Passammo la notte in ospedale insieme. Ci lasciarono restare entrambe perché il medico di turno preferì non approfondire il discorso delle due mogli. Forse lo divertiva, forse aveva da fare cose più importanti che cercare di entrare nelle beghe private di famiglie "allargate", come si dice oggi.

Giorgio stava molto male, il nuovo ictus sembrava, questa volta, ben più serio del precedente. La mattina seguente decisero di portarlo in sala rianimazione. Eravamo desolate e ci sentivamo un po' in colpa. Forse quella sera avevamo esagerato, ma lo avevamo fatto perché ci era sembrato che la cosa migliore fosse di trasformare in gioco qualcosa che, altrimenti, poteva essere una tragedia... Chi disse che la commedia è il lato B della tragedia?
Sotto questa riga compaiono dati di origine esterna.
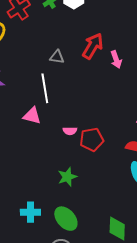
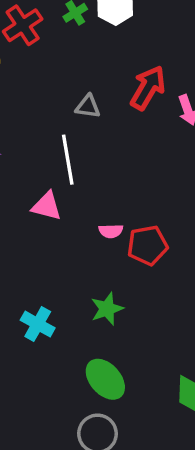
cyan cross: (30, 212) -> (38, 324), moved, turned 30

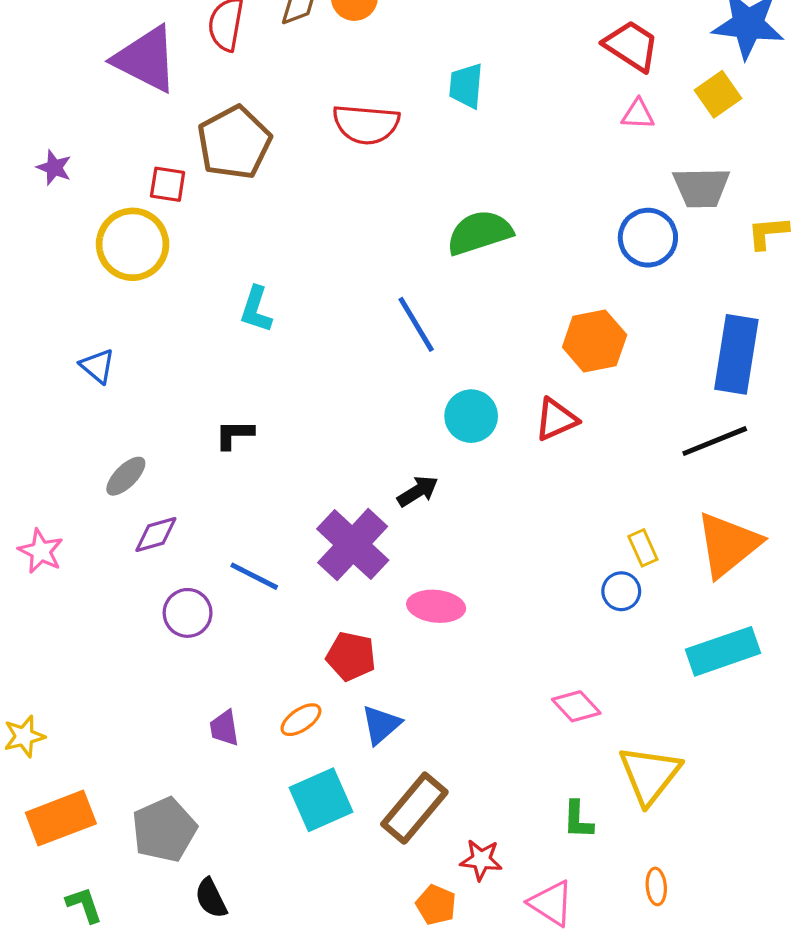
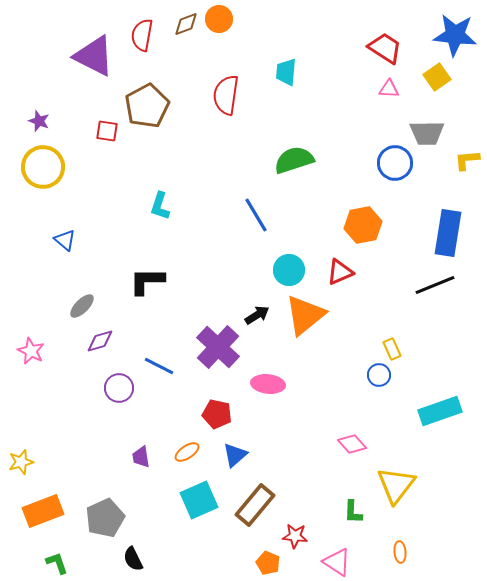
red semicircle: (366, 124) -> (226, 95), turned 93
yellow circle: (133, 244) -> (43, 167), moved
black L-shape: (234, 434) -> (147, 281), size x1.5
orange triangle: (728, 545) -> (305, 315), moved

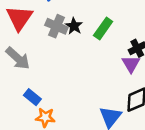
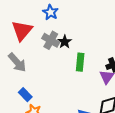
green rectangle: (103, 29) -> (80, 62), moved, turned -36

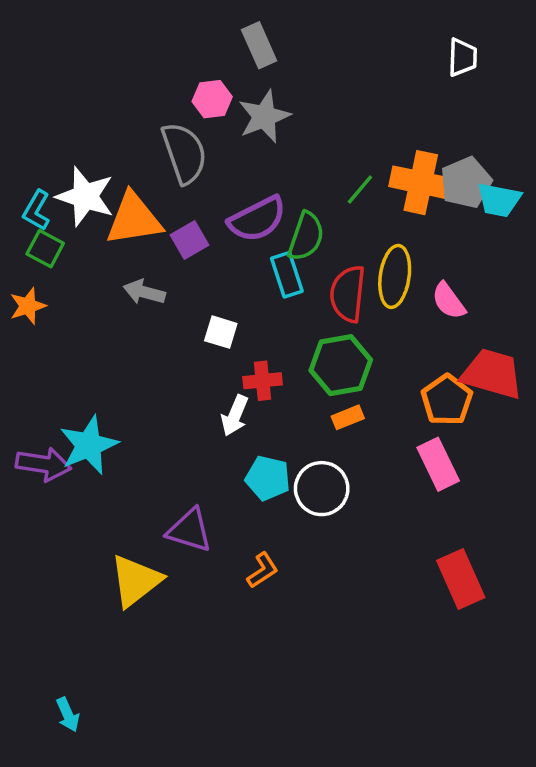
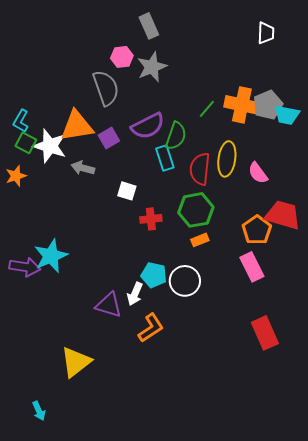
white star: (85, 196) -> (50, 146), moved
white arrow: (235, 416) -> (135, 294), moved
orange L-shape: (263, 570) -> (151, 328), size x1.4
yellow triangle: (136, 581) -> (76, 362), moved

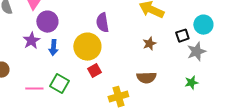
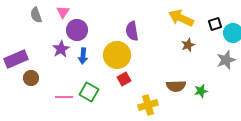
black square: (182, 36) -> (215, 24), moved
brown star: (149, 44) -> (188, 45), moved
green star: (191, 83) -> (201, 91), moved

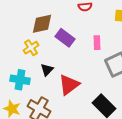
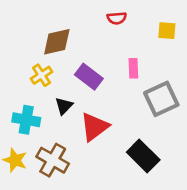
purple rectangle: (65, 38) -> (89, 77), moved

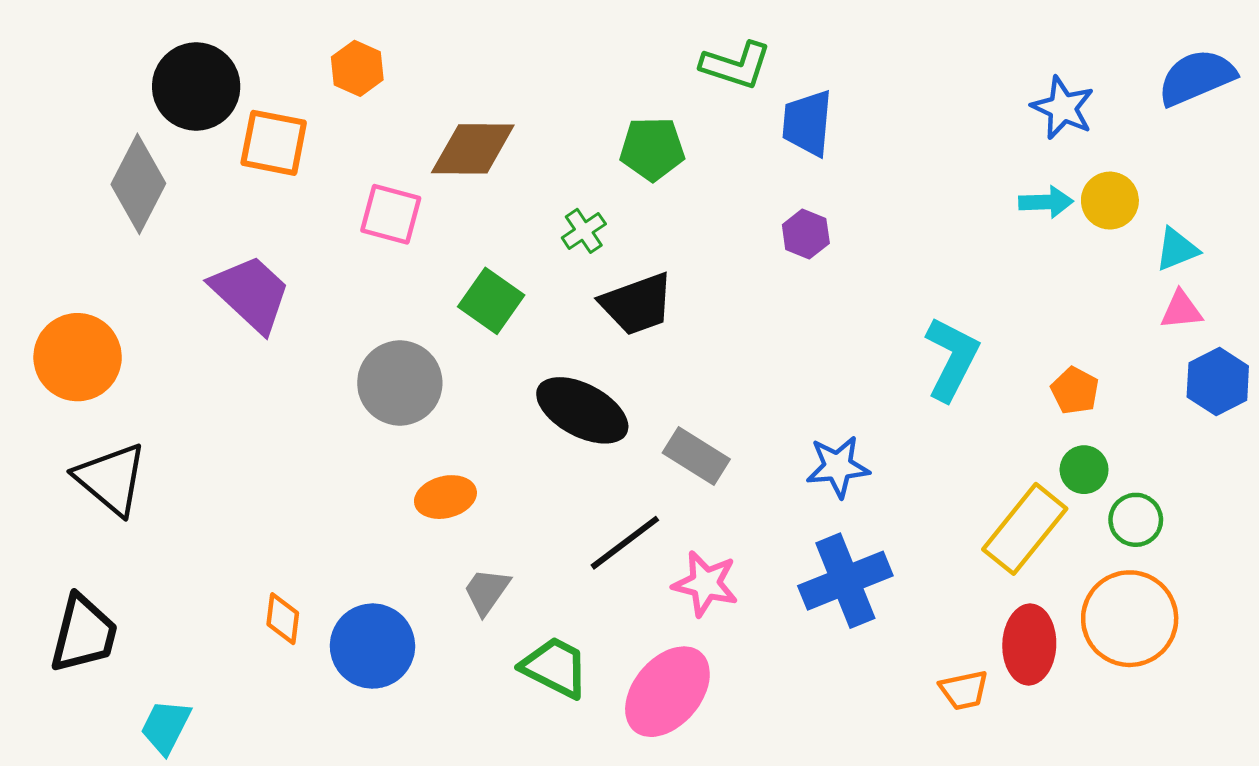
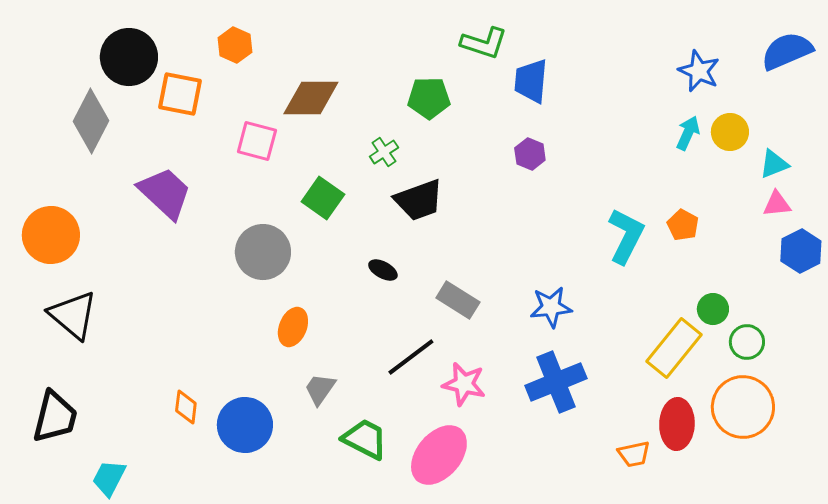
cyan arrow: (1046, 202) -> (688, 133), turned -64
orange pentagon: (1075, 391) -> (683, 225), moved
black ellipse: (582, 410) -> (383, 270), size x0.5
orange ellipse: (445, 497) -> (293, 327), turned -54

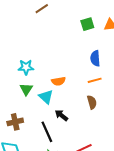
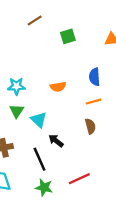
green square: (87, 24) -> (68, 36), moved
orange semicircle: (58, 81) -> (58, 87), moved

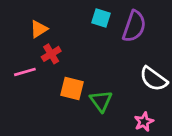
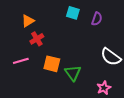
purple semicircle: (134, 26) -> (97, 19), size x0.6
pink line: (25, 72) -> (21, 61), moved

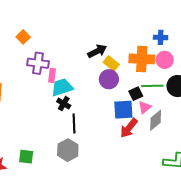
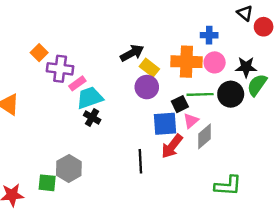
orange square: (23, 37) -> (39, 53), moved
pink rectangle: (52, 75) -> (77, 83), turned 48
black line: (74, 123) -> (140, 161), moved
gray hexagon: (68, 150) -> (69, 168), moved

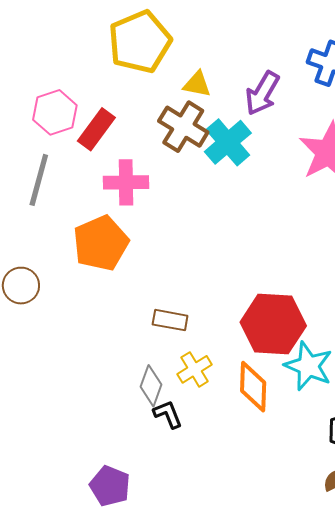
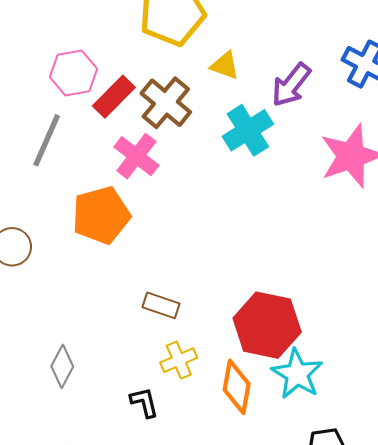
brown cross: (183, 127) -> (166, 103), moved
pink cross: (126, 182) -> (136, 156), turned 30
gray diamond: (151, 386) -> (62, 366), moved

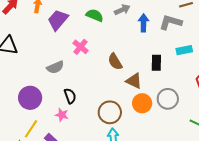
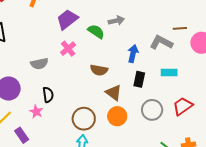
green semicircle: (95, 15) -> (96, 31), moved
purple trapezoid: (58, 20) -> (67, 19), moved
blue arrow: (144, 23) -> (133, 54), moved
brown semicircle: (115, 62) -> (99, 70), turned -60
gray circle: (168, 99) -> (152, 110), moved

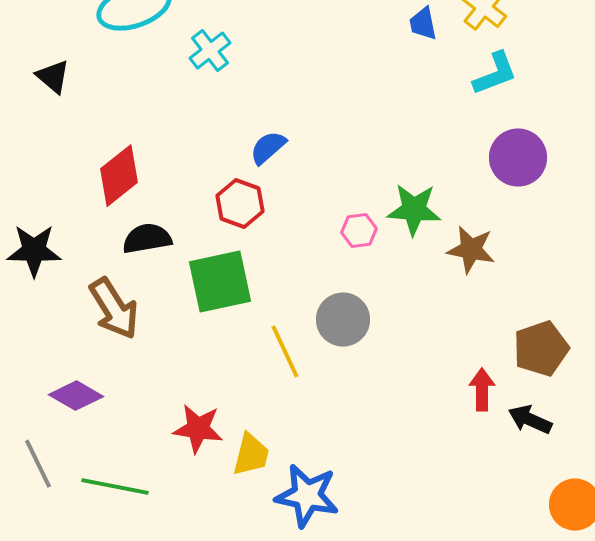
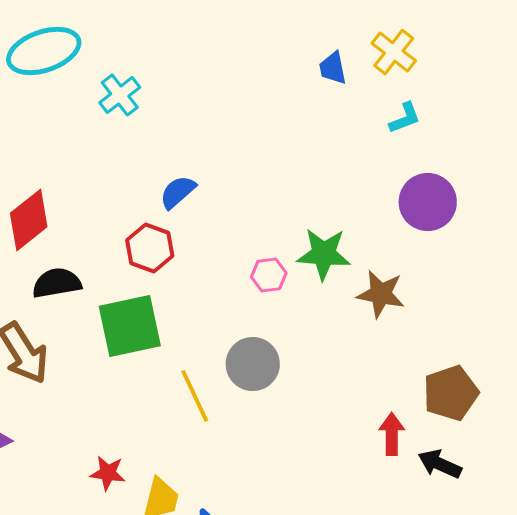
cyan L-shape: (495, 74) -> (405, 118), size x0.7
red star: (198, 429) -> (108, 473), size x0.7

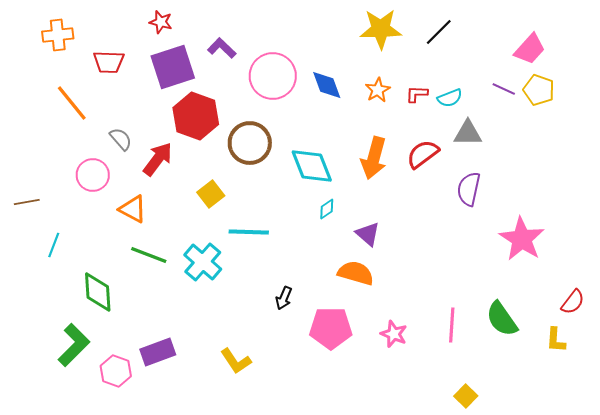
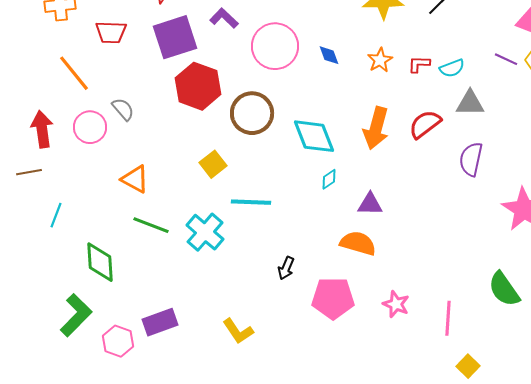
blue diamond: (327, 85) -> (329, 55), size x0.7
red arrow: (158, 159) -> (42, 129), moved, turned -45
pink circle: (93, 175) -> (90, 127), moved
purple triangle: (368, 234) -> (370, 204), turned -40
pink line: (452, 325) -> (448, 318), moved

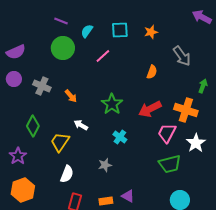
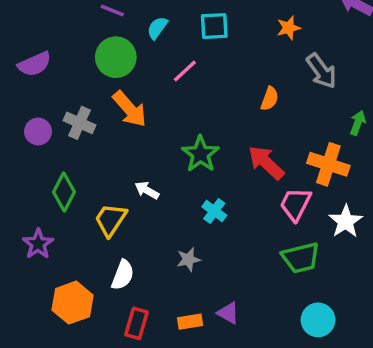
orange star: (151, 32) -> (289, 28), moved
purple circle: (14, 79) -> (38, 132), moved
orange arrow: (71, 96) -> (130, 109), moved, size x1.6
red arrow: (150, 109) -> (266, 163), turned 70
orange hexagon: (23, 190) -> (73, 303), moved

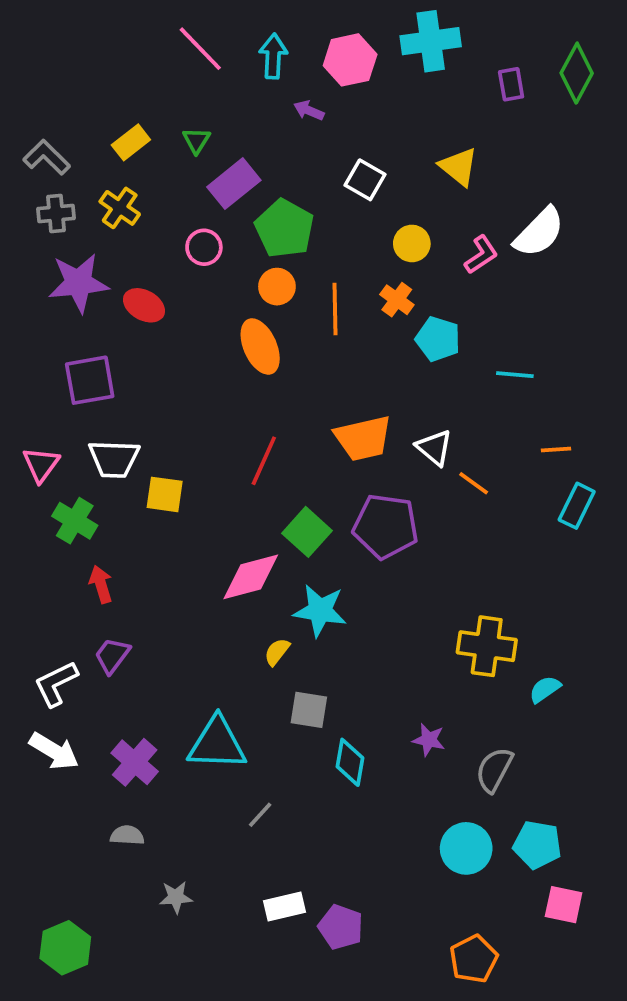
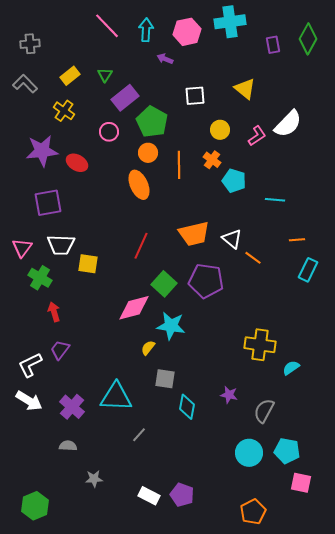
white square: (365, 180) -> (195, 96), turned -35
gray cross: (56, 214) -> (30, 44), moved
white rectangle: (284, 906) -> (149, 496), moved, turned 40

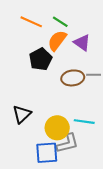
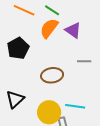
black pentagon: (41, 59) -> (18, 48), moved
brown ellipse: (73, 78) -> (52, 75), moved

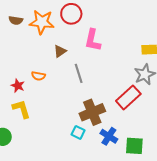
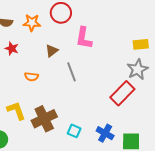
orange star: (42, 22) -> (32, 23), size x0.7
red star: (18, 86) -> (12, 49), moved
brown cross: (92, 112) -> (44, 119), moved

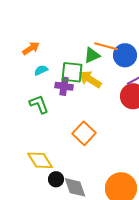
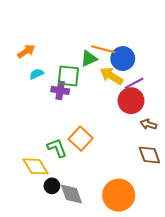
yellow arrow: (90, 79) -> (111, 76), moved
green L-shape: (39, 104) -> (57, 148), moved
Man mano che io e Floriana ci raccontavamo le reciproche versioni delle nostre storie con Giorgio, ci rendevamo conto che il "nostro" uomo doveva avere una mente davvero perversa. Dopo aver gestito per anni la sua bigamia di fatto con l'andreottiana tecnica del "divide et impera", doveva aver deciso, arrivato ormai alla terza età, che il gioco lo annoiava, che voleva cambiare tavolo, senza però perdere nulla di quanto guadagnato sul primo. Le sue ultime cartucce voleva utilizzarle con una preda di primo pelo e non con due femmine ormai spelacchiate come noi. Solo che il gioco gli aveva preso la mano ed aveva deciso di eliminarci letteralmente entrambe, Floriana facendola assassinare (da me) e me mandandomi in galera come l'assassina. Già perché la risposta alla domanda: "Perché le gocce a Floriana non aveva voluto darle lui?" Era perché io dovevo lasciare tracce inequivocabili in casa sua e quando lui avesse espresso i suoi dubbi alla polizia: "Sa, Commissario, mia moglie odiava Floriana perché io non volevo lasciarla", per il Commissario sarebbe stato un gioco da ragazzi risalire a me, l'unica che avrebbe avuto un movente. Così, morta Floriana e in galera io, avrebbe avuto mano libera sul patrimonio che Floriana gli aveva già generosamente donato con il suo incauto testamento.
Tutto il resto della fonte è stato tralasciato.